TASK ITEM
Please make an exact transcription of the records, keeping the pictures out of it.

EXERCISE INPUTS
* * * * * * *
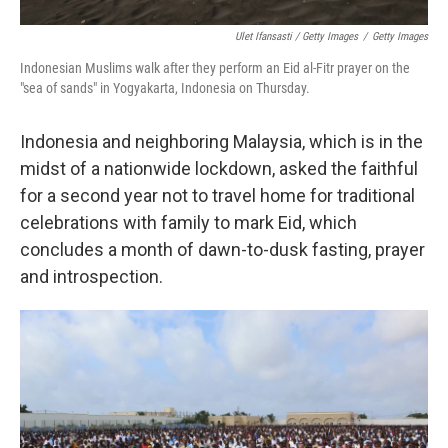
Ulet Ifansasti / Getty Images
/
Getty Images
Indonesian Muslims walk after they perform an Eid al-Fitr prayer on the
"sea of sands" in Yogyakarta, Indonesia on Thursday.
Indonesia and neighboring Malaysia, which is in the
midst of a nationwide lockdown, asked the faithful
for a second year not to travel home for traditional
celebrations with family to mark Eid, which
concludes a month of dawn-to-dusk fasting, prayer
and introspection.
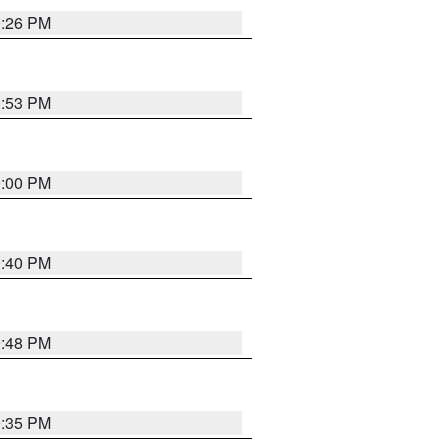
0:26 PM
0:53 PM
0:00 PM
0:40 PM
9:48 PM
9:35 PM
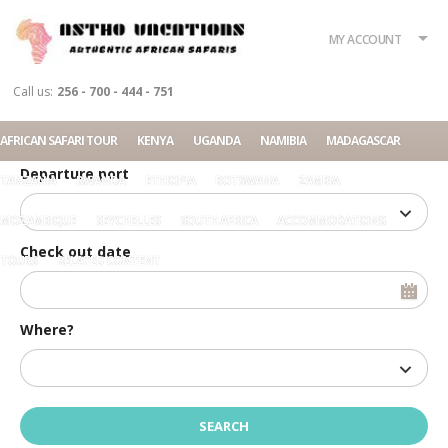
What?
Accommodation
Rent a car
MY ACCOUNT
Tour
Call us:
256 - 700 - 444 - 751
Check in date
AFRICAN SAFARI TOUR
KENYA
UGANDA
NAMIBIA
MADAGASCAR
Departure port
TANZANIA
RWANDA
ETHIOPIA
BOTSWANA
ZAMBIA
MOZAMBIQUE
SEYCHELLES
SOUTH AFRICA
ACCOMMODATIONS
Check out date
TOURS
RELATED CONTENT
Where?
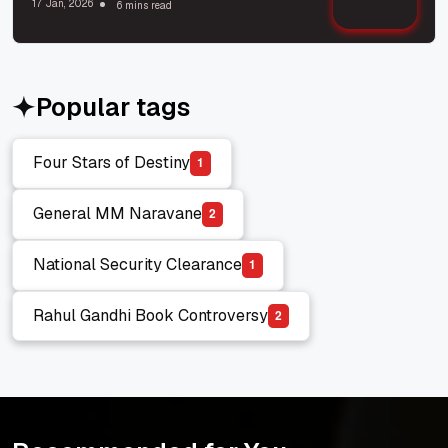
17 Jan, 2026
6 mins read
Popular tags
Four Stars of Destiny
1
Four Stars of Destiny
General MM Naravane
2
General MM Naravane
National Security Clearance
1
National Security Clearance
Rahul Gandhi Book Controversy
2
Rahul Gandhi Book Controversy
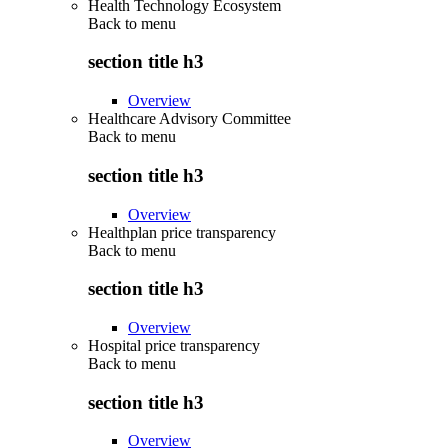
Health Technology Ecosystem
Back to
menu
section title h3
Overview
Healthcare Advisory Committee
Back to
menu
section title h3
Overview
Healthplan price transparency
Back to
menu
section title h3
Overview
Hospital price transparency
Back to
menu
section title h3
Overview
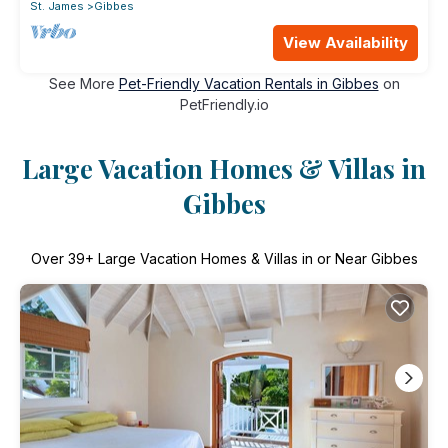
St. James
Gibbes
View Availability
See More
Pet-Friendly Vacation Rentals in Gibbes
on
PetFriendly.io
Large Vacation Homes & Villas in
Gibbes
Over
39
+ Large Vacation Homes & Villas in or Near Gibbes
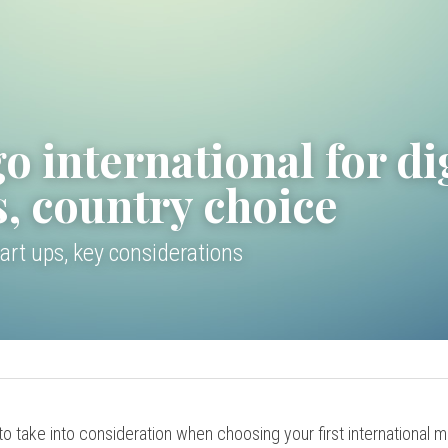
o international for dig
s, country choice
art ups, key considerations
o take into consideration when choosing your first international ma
* * * * * * *
ANSWER AREA
Ulet Ifansasti / Getty Images
/
Getty Images
Indonesian Muslims walk after they perform an Eid al-Fitr prayer on the
"sea of sands" in Yogyakarta, Indonesia on Thursday.
Indonesia and neighboring Malaysia, which is in the
midst of a nationwide lockdown, asked the faithful
for a second year not to travel home for traditional
celebrations with family to mark Eid, which
concludes a month of dawn-to-dusk fasting, prayer
and introspection.
0:26 PM
0:53 PM
0:00 PM
0:40 PM
9:48 PM
9:35 PM
What?
Accommodation
Rent a car
MY ACCOUNT
Tour
Call us:
256 - 700 - 444 - 751
Check in date
AFRICAN SAFARI TOUR
KENYA
UGANDA
NAMIBIA
MADAGASCAR
Departure port
TANZANIA
RWANDA
ETHIOPIA
BOTSWANA
ZAMBIA
MOZAMBIQUE
SEYCHELLES
SOUTH AFRICA
ACCOMMODATIONS
Check out date
TOURS
RELATED CONTENT
Where?
17 Jan, 2026
6 mins read
Popular tags
Four Stars of Destiny
1
Four Stars of Destiny
General MM Naravane
2
General MM Naravane
National Security Clearance
1
National Security Clearance
Rahul Gandhi Book Controversy
2
Rahul Gandhi Book Controversy
Health Technology Ecosystem
Back to
menu
section title h3
Overview
Healthcare Advisory Committee
Back to
menu
section title h3
Overview
Healthplan price transparency
Back to
menu
section title h3
Overview
Hospital price transparency
Back to
menu
section title h3
Overview
St. James
Gibbes
View Availability
See More
Pet-Friendly Vacation Rentals in Gibbes
on
PetFriendly.io
Large Vacation Homes & Villas in
Gibbes
Over
39
+ Large Vacation Homes & Villas in or Near Gibbes
o international for dig
s, country choice
art ups, key considerations
o take into consideration when choosing your first international ma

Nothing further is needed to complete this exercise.